# What to work on
Where the string "Pannelli" shows up in a line of the records, copy that line.

Saved data entries:
*** Begin section ***
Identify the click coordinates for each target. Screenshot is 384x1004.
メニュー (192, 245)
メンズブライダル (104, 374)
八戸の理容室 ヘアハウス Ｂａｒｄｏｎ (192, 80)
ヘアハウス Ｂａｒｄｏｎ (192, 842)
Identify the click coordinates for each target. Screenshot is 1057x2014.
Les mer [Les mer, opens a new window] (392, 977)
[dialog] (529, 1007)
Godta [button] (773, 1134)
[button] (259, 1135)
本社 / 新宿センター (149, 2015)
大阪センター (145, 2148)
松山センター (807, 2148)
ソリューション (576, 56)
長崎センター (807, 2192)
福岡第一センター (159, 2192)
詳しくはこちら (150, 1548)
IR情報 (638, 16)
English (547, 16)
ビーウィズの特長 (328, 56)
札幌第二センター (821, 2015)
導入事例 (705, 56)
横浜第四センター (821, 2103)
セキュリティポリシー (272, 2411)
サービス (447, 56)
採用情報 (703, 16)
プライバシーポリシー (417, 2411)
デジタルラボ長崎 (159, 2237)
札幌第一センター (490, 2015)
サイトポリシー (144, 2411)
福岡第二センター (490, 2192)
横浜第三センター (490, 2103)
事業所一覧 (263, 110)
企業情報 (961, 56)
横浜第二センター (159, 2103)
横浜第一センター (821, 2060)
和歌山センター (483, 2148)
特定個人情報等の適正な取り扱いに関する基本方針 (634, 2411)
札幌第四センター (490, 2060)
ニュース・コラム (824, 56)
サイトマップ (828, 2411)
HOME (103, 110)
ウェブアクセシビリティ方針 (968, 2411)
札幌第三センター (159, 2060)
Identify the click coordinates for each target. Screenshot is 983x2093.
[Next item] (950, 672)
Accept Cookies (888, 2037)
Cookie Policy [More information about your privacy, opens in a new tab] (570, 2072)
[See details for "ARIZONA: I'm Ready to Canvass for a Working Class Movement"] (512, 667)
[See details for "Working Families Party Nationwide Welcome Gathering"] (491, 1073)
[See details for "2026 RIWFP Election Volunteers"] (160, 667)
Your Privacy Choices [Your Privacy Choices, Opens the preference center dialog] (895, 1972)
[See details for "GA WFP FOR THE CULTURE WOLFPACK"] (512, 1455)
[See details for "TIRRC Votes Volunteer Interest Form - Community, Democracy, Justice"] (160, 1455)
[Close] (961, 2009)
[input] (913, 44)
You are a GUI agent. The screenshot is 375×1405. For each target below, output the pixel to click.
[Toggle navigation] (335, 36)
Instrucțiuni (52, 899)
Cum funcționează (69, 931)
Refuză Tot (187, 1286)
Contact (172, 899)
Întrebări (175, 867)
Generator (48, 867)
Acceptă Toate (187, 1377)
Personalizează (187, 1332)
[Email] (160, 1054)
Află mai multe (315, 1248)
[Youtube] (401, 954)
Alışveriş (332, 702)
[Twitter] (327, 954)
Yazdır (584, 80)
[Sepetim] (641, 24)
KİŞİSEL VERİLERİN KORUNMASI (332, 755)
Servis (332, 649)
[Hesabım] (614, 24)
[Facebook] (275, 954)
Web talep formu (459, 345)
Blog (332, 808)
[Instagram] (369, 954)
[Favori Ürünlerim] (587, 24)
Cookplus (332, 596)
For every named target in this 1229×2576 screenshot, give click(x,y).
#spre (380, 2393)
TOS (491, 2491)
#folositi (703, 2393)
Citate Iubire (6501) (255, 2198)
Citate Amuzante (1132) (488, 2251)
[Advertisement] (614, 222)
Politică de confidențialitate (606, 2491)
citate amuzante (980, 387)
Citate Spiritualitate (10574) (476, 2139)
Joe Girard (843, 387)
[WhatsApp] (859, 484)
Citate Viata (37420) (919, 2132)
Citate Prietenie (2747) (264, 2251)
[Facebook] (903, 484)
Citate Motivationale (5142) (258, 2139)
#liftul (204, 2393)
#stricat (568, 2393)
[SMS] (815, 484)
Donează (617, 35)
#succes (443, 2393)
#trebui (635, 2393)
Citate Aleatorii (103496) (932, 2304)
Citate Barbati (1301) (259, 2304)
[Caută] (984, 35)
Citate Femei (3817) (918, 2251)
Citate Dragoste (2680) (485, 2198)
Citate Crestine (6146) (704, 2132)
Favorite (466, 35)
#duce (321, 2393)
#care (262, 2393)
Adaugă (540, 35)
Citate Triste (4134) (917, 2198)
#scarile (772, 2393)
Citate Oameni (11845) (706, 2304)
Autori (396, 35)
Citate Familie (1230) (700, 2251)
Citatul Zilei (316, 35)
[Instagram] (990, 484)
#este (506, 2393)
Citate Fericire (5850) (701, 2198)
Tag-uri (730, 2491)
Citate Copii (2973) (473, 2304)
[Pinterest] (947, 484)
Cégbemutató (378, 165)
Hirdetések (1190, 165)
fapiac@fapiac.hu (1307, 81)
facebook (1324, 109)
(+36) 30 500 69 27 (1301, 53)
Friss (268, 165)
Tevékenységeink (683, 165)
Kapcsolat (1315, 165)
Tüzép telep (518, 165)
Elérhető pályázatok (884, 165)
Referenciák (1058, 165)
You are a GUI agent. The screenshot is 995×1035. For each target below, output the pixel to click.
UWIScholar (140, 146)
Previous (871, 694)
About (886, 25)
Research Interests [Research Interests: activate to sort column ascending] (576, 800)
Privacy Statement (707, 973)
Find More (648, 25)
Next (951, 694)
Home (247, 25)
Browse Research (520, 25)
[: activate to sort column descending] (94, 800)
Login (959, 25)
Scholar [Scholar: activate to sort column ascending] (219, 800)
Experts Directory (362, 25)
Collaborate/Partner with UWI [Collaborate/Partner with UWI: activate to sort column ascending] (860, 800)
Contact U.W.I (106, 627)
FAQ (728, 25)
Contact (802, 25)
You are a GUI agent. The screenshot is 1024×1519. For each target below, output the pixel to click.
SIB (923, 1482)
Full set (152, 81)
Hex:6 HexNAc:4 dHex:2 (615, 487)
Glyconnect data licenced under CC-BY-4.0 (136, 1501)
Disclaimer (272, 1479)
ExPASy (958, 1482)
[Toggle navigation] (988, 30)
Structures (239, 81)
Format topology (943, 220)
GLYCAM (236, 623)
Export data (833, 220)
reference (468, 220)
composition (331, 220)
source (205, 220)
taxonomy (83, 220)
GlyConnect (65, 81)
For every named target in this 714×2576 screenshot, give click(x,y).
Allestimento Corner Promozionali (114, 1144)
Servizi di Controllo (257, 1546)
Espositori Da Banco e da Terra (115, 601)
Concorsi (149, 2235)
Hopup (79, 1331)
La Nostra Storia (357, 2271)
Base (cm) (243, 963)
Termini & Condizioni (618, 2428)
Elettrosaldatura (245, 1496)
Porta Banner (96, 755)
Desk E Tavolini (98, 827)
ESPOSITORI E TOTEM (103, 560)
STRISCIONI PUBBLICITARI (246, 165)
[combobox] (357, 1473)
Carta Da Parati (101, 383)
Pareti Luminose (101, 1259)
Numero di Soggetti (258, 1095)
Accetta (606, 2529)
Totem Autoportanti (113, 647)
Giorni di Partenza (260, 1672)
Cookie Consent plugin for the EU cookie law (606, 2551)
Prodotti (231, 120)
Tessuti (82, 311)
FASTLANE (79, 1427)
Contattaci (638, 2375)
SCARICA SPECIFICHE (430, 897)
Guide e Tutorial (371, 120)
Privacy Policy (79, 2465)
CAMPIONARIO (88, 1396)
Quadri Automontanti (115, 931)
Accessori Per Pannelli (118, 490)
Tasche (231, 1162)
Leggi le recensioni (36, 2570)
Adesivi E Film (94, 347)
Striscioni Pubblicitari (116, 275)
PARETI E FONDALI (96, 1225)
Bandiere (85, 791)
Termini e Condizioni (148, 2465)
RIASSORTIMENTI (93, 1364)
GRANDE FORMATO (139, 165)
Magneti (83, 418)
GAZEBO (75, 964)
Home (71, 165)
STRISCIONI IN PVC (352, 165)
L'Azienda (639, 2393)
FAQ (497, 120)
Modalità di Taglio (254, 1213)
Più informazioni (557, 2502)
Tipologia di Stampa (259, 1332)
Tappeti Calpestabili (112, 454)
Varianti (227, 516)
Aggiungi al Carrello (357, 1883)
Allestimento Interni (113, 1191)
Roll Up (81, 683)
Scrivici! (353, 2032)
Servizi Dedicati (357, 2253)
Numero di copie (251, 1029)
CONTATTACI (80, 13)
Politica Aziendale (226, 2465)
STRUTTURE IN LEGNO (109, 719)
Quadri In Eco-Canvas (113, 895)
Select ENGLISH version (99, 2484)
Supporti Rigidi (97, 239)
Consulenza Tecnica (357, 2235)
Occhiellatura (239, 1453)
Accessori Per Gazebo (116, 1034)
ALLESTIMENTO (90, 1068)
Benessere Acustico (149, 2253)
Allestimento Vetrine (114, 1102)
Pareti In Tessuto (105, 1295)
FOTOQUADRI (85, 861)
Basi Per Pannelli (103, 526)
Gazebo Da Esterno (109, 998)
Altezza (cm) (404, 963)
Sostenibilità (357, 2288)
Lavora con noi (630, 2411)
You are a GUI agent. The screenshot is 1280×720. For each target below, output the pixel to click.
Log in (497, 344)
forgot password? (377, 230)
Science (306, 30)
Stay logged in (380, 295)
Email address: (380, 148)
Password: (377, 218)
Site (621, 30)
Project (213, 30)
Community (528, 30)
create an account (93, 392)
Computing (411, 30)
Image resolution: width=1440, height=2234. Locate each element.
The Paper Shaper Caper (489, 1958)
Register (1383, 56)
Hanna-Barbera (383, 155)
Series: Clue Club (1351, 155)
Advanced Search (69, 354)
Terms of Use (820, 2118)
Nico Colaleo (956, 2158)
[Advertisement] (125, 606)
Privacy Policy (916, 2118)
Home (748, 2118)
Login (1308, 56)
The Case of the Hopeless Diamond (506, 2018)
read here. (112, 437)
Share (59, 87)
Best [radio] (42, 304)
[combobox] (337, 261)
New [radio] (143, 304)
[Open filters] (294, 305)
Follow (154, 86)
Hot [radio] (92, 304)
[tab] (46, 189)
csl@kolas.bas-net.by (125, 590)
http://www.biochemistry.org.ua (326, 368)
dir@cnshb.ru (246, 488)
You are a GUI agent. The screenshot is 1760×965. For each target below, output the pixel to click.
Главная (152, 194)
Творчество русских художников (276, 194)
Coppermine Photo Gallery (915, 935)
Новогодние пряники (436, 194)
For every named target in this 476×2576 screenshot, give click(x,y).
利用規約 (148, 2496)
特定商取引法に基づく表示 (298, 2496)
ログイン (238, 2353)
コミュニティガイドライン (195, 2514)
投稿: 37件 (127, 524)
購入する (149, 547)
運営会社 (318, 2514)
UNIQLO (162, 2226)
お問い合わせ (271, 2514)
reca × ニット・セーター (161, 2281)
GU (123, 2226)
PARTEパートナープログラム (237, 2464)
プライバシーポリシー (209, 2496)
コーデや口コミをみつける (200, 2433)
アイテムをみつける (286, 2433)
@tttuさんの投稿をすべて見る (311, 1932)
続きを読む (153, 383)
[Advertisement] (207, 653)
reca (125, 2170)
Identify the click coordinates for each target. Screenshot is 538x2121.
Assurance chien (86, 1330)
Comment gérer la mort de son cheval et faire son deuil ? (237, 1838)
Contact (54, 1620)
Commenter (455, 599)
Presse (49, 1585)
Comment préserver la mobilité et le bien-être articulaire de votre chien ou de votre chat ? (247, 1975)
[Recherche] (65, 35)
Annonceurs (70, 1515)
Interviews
*** End section ***
# Output for this task
Accessori Per Pannelli (118, 490)
Basi Per Pannelli (103, 526)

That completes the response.